Dear Geist,
Can you tell me who said “The predominant fault of the bad English encountered today is not the crude vulgarism of the untaught but the blithe irresponsibility of the taught”? Google is silent on it. Oh—and also when it was said, if you can find out. I found it scribbled on a bit of paper and tucked into an ancient edition of the Norton Anthology.
—Gary Franconio, en route to Toronto
Dear Gary,
The sentence was written by Jacques Barzun (1907–2012), a writer, historian and educator, author of scores of works, including several on the subject of writing clean, clear English prose. The passage appears in his book On Writing, Editing, and Publishing (1971, and subsequent editions), in an essay about widespread hand-wringing over the “deterioration of English.” It's not inaccurate spelling or perfectly clear slang terms that are causing the trouble, he writes, but “science and technology” and “every separate school or 'ism'” pouring “quantities of awkward new words into the language,” obscuring and fuzzing up plain English. For example, he asks: Which of these sentences brings forth a clear image?

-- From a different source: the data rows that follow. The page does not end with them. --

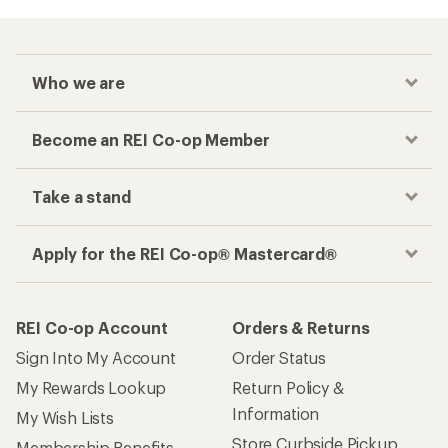
Checkout faster
Track your order, shop and save— all in one
place
Get the REI app
How are we doing?
Give us feedback
on this page.
Sign up for REI emails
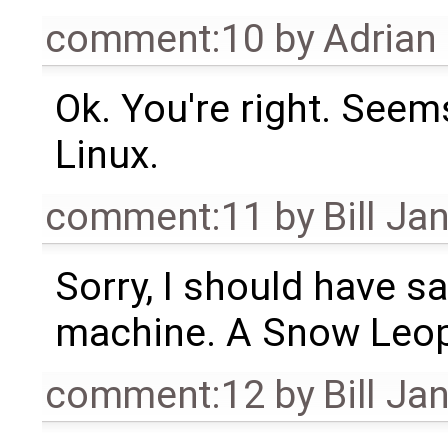
comment:10
by
Adrian
Ok. You're right. Seem
Linux.
comment:11
by
Bill Ja
Sorry, I should have sa
machine. A Snow Leopa
comment:12
by
Bill Ja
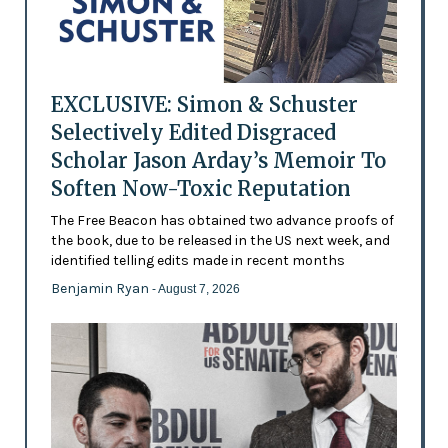
EXCLUSIVE: Simon & Schuster
Selectively Edited Disgraced
Scholar Jason Arday’s Memoir To
Soften Now-Toxic Reputation
The Free Beacon has obtained two advance proofs of
the book, due to be released in the US next week, and
identified telling edits made in recent months
Benjamin Ryan
- August 7, 2026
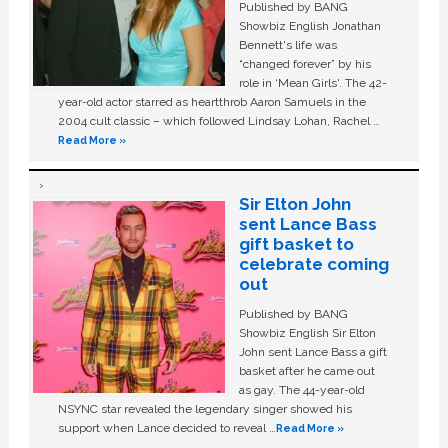
Published by BANG
Showbiz English Jonathan
Bennett's life was
“changed forever” by his
role in ‘Mean Girls'. The 42-
year-old actor starred as heartthrob Aaron Samuels in the
2004 cult classic – which followed Lindsay Lohan, Rachel …
Read More »
Sir Elton John
sent Lance Bass
gift basket to
celebrate coming
out
Published by BANG
Showbiz English Sir Elton
John sent Lance Bass a gift
basket after he came out
as gay. The 44-year-old
NSYNC star revealed the legendary singer showed his
support when Lance decided to reveal …
Read More »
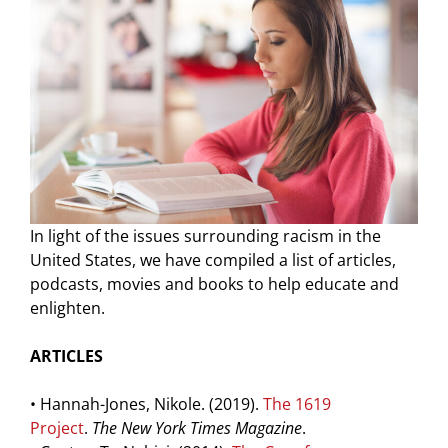
In light of the issues surrounding racism in the
United States, we have compiled a list of articles,
podcasts, movies and books to help educate and
enlighten.
ARTICLES
• Hannah-Jones, Nikole. (2019).
The 1619
Project
.
The New York Times Magazine
.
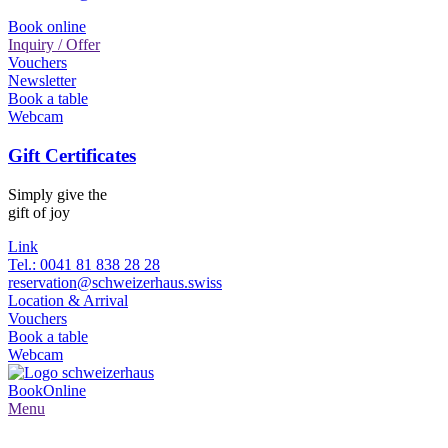
Book online
Inquiry / Offer
Vouchers
Newsletter
Book a table
Webcam
Gift Certificates
Simply give the
gift of joy
Link
Tel.: 0041 81 838 28 28
reservation@schweizerhaus.swiss
Location & Arrival
Vouchers
Book a table
Webcam
Book
Online
Menu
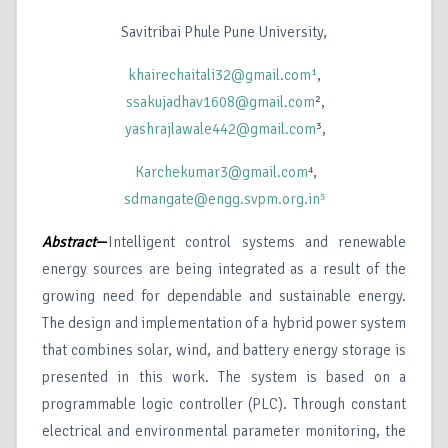
Savitribai Phule Pune University,
khairechaitali32@gmail.com¹
,
ssakujadhav1608@gmail.com
²,
yashrajlawale442@gmail.com
³,
Karchekumar3@gmail.com
⁴,
sdmangate@engg.svpm.org.in⁵
Abstract
—
Intelligent control systems and renewable
energy sources are being integrated as a result of the
growing need for dependable and sustainable energy.
The design and implementation of a hybrid power system
that combines solar, wind, and battery energy storage is
presented in this work. The system is based on a
programmable logic controller (PLC). Through constant
electrical and environmental parameter monitoring, the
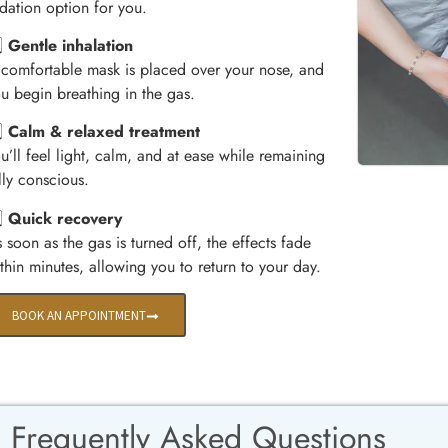
dation option for you.
️⃣
Gentle inhalation
comfortable mask is placed over your nose, and
u begin breathing in the gas.
️⃣
Calm & relaxed treatment
u’ll feel light, calm, and at ease while remaining
lly conscious.
️⃣
Quick recovery
 soon as the gas is turned off, the effects fade
thin minutes, allowing you to return to your day.
BOOK AN APPOINTMENT
Frequently Asked Questions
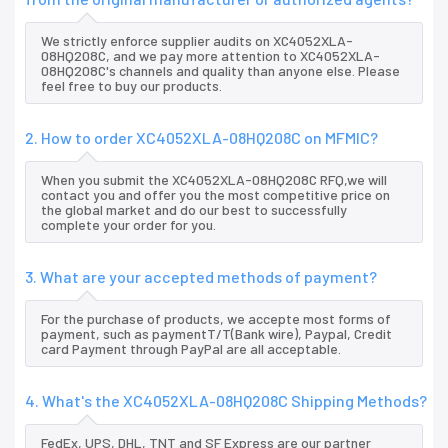
We strictly enforce supplier audits on XC4052XLA-
08HQ208C, and we pay more attention to XC4052XLA-
08HQ208C's channels and quality than anyone else. Please
feel free to buy our products.
2. How to order XC4052XLA-08HQ208C on MFMIC?
When you submit the XC4052XLA-08HQ208C RFQ,we will
contact you and offer you the most competitive price on
the global market and do our best to successfully
complete your order for you.
3. What are your accepted methods of payment?
For the purchase of products, we accepte most forms of
payment, such as paymentT/T(Bank wire), Paypal, Credit
card Payment through PayPal are all acceptable.
4. What's the XC4052XLA-08HQ208C Shipping Methods?
FedEx, UPS, DHL, TNT and SF Express are our partner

(a) I'll contact you to finalize the agreement.
(b) I'll call at your office to sign the contract.
We agree.
In our opinion, Barzun could have grooved with the times a bit more without weakening his various arguments—certain assumptions about language and women, for example—but we wouldn't be without his book Simple and Direct: A Rhetoric for Writers, or this one you stumbled on. He was the real thing.